Stuck to my guns with the pantry project through the packing of the kids’ lunches this morning, but then having to rush off to an early meeting meant – as it always does – that I didn’t toss a lunch for myself into my bag. There’s that planning ahead notion that I even underlined in yesterday’s post, but I still didn’t do it. Maybe the italics today will do the trick? maybe if I print it out – underlined and in italics – and tape it above the coffeemaker? And then, after doing that, actually put together a lunch for the next day?
Today was not an exemplary food-consciousness day:
- After eating a small bowl of soup at Whole Foods for lunch, I came home in the pouring rain with a fierce desire for jade noodle curry from Mekong River, and that, along with a couple of other dishes, was dinner.
- The Picky One had taquitos (from frozen) and applesauce.
- We had cupcakes for dessert. Fake Hostess-style ones with cream in the middle, baked yesterday from a mix.
I take a middle ground on food. I buy and feed my kids fairly wholesome and nutritious foods, but I don’t buy genuinely whole foods. Fruits & veggies are around, but not prominent. We eat meat, drink milk, love cheese. High-fructose corn syrup is not banned from our house, but I do look at sugar content on labels and pick some items that are lower or that don’t use corn syrup. We all eat a decent variety of foods, although certainly there’s plenty of room for improvement.
I decided to pick one food-related behavior change today and start working towards it.
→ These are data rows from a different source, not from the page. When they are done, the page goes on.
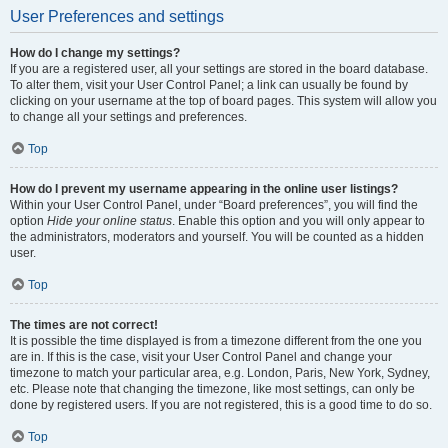
User Preferences and settings
How do I change my settings?
If you are a registered user, all your settings are stored in the board database.
To alter them, visit your User Control Panel; a link can usually be found by
clicking on your username at the top of board pages. This system will allow you
to change all your settings and preferences.
Top
How do I prevent my username appearing in the online user listings?
Within your User Control Panel, under “Board preferences”, you will find the
option
Hide your online status
. Enable this option and you will only appear to
the administrators, moderators and yourself. You will be counted as a hidden
user.
Top
The times are not correct!
It is possible the time displayed is from a timezone different from the one you
are in. If this is the case, visit your User Control Panel and change your
timezone to match your particular area, e.g. London, Paris, New York, Sydney,
etc. Please note that changing the timezone, like most settings, can only be
done by registered users. If you are not registered, this is a good time to do so.
Top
I stumbled across the fact that it just happens to be National Bulk Foods Week right now (Oct 16-23). I dislike a lot of food packaging for a number of reasons. Some of it is useless – boxes with flaps that don’t stay flapped together properly, packages that don’t come with a zip-seal so you have to tape it shut or put it inside a ziplock bag to keep it fresh, cans containing stuff that I only use a bit at a time, but then have to put foil over the top of the can to keep the rest fresh (for maybe a couple more days.) Plus these foods are often less nutritious, more expensive, and the packaging and transportation have left a significant ecological footprint. So there’s motivation for me to look for package-free options, and figure out how one shops in a bulk aisle, stores the items, and uses them.